None enlisted for protection of their homes or families. Nor for glory as scarcely any Legionary has even become a general. Not for money; the pay is one cent a day, a wage the meanest outcast in the street would spurn with scorn. Not for comradeship; the ranks being recruited from the whole world are too cosmopolitan for lasting friendships.
Not for an easy life; for they were assigned, before this war, to duty in the unhealthy waste places of Africa and Asia.
Answers to this riddle would be almost as diversified as the volunteers are numerous.
No weakling can be accepted, for it takes a good physique to stand the training necessary to develop a man to fight for his life and the country. For example it is part of the routine of the Legion for each company to march once a week, in full marching equipment, twenty-eight miles within ten hours.
Historians cannot agree as to when this Legion was first organized, but it is conceded that it was in existence in the time of Clovis who stands out in history as the founder of a new France, and with whose rule French history begins. He employed this very organization in the year 486 when he defeated the last of the Roman power in northern Gaul, at Soissons, which city is still in existence and stands less than ten miles from the place where their equally courageous successors gave up their lives for that same France, but now a glorious republic, fourteen hundred and twenty-nine years later.
In our country we consider an institution that is one hundred years old as ancient, our government itself being in existence less than a century and a half, yet here is an organization that when Columbus discovered America, was a thousand years old.
Mercenaries, or troops who serve alien countries for pay, were used from the very earliest times.

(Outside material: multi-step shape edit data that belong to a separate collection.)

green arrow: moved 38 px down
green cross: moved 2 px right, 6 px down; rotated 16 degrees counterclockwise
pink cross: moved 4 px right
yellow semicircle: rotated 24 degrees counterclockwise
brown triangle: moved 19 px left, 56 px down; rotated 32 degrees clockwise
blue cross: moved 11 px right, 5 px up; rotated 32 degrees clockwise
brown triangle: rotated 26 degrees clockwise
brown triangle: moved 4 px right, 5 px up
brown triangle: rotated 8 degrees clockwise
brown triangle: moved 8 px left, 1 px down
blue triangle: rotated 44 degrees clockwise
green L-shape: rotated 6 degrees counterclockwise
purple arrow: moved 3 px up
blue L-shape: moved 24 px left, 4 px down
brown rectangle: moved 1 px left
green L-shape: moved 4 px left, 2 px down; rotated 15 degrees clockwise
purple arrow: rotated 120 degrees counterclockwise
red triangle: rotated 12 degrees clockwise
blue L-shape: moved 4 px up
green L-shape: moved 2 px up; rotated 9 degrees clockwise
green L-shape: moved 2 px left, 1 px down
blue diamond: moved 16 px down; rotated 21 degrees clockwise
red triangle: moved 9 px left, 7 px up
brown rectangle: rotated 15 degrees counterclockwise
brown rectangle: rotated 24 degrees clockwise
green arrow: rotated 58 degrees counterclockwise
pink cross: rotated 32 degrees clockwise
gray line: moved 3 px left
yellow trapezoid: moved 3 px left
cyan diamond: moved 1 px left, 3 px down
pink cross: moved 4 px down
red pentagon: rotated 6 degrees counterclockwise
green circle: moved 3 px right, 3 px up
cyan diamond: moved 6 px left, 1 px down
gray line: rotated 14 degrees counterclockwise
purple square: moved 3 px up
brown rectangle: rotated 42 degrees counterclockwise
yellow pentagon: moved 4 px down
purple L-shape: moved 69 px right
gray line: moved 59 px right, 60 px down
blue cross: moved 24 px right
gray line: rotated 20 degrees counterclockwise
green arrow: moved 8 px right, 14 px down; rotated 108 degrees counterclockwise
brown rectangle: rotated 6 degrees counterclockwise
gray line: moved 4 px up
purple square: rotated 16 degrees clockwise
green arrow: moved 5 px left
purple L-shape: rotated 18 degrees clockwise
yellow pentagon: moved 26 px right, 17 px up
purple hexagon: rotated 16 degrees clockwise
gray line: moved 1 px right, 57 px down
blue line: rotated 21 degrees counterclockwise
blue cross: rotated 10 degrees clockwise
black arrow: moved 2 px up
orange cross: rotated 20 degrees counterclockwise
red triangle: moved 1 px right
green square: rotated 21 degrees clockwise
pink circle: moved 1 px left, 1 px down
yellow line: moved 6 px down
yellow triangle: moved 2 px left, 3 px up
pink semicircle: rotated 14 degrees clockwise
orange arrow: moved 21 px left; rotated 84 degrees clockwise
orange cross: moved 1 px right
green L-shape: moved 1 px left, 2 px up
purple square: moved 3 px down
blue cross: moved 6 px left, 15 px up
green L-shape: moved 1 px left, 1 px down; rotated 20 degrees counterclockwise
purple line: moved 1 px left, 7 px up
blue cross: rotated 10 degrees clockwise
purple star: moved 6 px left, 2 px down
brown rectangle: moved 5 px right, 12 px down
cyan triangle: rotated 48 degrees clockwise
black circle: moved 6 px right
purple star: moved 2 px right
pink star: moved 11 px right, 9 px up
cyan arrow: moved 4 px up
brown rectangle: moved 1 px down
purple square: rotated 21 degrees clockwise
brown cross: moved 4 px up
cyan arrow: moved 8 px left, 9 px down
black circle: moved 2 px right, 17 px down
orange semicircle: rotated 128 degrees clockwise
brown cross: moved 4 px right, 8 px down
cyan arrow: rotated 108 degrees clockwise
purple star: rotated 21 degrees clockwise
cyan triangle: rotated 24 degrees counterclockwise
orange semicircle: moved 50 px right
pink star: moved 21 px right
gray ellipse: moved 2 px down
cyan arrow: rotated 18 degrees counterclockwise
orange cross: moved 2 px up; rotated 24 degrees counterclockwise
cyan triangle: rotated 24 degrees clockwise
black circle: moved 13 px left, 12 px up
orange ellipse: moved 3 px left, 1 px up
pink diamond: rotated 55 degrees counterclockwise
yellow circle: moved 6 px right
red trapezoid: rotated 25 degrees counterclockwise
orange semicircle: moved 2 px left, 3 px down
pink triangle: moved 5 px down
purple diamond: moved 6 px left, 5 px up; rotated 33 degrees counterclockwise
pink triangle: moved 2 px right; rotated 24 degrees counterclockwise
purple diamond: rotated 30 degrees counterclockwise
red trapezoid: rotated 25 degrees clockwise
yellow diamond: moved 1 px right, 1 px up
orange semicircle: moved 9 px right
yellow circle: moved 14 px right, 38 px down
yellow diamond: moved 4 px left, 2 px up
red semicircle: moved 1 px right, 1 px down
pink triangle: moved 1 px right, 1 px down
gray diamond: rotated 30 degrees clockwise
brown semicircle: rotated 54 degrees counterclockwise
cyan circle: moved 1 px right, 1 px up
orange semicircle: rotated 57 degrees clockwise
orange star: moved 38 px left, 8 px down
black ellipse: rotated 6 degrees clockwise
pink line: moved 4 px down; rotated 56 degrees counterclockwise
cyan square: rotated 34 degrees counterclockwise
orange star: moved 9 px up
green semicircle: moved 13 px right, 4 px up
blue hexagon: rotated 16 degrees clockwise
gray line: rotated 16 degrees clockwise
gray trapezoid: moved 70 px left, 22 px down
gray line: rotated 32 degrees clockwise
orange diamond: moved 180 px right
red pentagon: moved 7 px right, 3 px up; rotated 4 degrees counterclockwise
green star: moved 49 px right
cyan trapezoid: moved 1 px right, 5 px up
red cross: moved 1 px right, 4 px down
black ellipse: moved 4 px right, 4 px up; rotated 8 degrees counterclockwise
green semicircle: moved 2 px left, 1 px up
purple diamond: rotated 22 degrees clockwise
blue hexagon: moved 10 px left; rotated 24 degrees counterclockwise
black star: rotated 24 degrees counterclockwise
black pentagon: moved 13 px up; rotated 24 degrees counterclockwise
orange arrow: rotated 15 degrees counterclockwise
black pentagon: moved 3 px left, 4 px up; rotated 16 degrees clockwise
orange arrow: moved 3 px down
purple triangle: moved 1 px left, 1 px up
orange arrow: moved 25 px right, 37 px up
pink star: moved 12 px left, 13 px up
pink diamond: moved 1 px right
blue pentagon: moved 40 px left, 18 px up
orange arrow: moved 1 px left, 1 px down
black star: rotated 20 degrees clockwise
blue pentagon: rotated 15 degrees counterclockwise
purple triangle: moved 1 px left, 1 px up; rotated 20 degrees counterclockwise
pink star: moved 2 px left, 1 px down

Thirteen thousand Greeks fought in the year 401 B. C. under Cyrus, the Persian, against his brother Artaxerxes; and even the all powerful Romans often availed themselves of the services of foreign soldiers.
The French always employed large numbers of mercenaries, and in the year 886 their King, Charles le Gros had a bodyguard of foreigners: an example followed by St. Louis in the year 1226. In the protracted wars between France and England in the thirteenth and fourteenth centuries these mercenaries formed the major part of both armies.
The last mercenaries used by England were twenty-two thousand Hessians hired from the landgrave Frederick II of Hesse-Casse, Prussia, and for whom they paid about £3,191,000, or $16,000,000, to assist in the war against the American colonies. These were the troops that Washington so decisively defeated at Trenton on Christmas night, 1776.
The Foreign Legion continued under all the French rulers, and Napoleon frequently acknowledged their great worth to him.